◆ EXERCISE
After repeating the line containing "We occasionally send emails specific to a", stop; until then, repeat each line of the listing below exactly, starting with the first.
___ RECORDS SHOWN
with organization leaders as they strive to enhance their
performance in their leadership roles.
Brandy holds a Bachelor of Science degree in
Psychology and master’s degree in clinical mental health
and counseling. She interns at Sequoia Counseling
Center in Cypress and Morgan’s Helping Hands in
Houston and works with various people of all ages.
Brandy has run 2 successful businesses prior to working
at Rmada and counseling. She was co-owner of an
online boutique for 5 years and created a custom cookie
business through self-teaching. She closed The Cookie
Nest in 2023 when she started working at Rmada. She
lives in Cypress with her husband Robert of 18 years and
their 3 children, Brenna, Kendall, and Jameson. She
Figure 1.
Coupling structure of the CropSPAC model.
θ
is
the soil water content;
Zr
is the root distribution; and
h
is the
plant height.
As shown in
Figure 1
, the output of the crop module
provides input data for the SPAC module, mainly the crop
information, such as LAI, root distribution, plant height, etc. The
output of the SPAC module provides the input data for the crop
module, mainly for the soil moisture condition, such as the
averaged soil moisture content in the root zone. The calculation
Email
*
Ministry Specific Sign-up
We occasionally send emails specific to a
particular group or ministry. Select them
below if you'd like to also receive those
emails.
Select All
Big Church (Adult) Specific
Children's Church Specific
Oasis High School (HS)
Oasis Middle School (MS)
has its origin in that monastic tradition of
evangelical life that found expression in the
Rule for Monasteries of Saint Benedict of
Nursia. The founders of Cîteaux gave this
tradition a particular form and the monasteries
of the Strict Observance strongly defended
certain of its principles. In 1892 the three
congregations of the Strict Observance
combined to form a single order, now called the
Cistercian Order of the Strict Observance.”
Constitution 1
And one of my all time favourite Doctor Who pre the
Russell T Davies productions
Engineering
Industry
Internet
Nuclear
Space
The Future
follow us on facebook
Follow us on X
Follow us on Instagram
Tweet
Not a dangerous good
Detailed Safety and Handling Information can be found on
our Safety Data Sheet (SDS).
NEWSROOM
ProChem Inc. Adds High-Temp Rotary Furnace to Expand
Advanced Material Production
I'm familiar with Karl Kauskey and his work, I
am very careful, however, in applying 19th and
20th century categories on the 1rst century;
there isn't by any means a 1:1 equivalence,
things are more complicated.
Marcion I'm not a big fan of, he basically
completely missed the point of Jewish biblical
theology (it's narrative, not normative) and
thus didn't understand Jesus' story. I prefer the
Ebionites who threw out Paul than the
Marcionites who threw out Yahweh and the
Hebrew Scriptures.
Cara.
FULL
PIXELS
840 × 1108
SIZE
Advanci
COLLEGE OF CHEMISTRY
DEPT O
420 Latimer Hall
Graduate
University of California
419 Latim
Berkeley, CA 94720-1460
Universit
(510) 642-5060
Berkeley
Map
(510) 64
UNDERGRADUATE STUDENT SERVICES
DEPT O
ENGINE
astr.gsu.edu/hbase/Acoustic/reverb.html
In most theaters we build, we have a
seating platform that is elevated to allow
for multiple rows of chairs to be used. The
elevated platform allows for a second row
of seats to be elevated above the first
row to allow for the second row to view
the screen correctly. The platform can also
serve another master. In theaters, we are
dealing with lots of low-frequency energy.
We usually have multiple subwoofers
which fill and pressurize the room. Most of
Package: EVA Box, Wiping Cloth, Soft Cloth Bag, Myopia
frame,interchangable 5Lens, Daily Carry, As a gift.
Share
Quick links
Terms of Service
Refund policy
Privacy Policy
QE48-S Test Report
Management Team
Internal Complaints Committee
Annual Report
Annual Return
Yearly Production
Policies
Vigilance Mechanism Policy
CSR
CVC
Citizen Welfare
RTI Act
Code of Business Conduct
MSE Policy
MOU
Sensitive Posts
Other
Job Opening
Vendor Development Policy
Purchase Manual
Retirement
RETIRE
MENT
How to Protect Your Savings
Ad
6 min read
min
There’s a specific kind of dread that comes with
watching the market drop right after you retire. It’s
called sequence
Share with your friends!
______
◆ ANSWER BOX
with organization leaders as they strive to enhance their
performance in their leadership roles.
Brandy holds a Bachelor of Science degree in
Psychology and master’s degree in clinical mental health
and counseling. She interns at Sequoia Counseling
Center in Cypress and Morgan’s Helping Hands in
Houston and works with various people of all ages.
Brandy has run 2 successful businesses prior to working
at Rmada and counseling. She was co-owner of an
online boutique for 5 years and created a custom cookie
business through self-teaching. She closed The Cookie
Nest in 2023 when she started working at Rmada. She
lives in Cypress with her husband Robert of 18 years and
their 3 children, Brenna, Kendall, and Jameson. She
Figure 1.
Coupling structure of the CropSPAC model.
θ
is
the soil water content;
Zr
is the root distribution; and
h
is the
plant height.
As shown in
Figure 1
, the output of the crop module
provides input data for the SPAC module, mainly the crop
information, such as LAI, root distribution, plant height, etc. The
output of the SPAC module provides the input data for the crop
module, mainly for the soil moisture condition, such as the
averaged soil moisture content in the root zone. The calculation
Email
*
Ministry Specific Sign-up
We occasionally send emails specific to a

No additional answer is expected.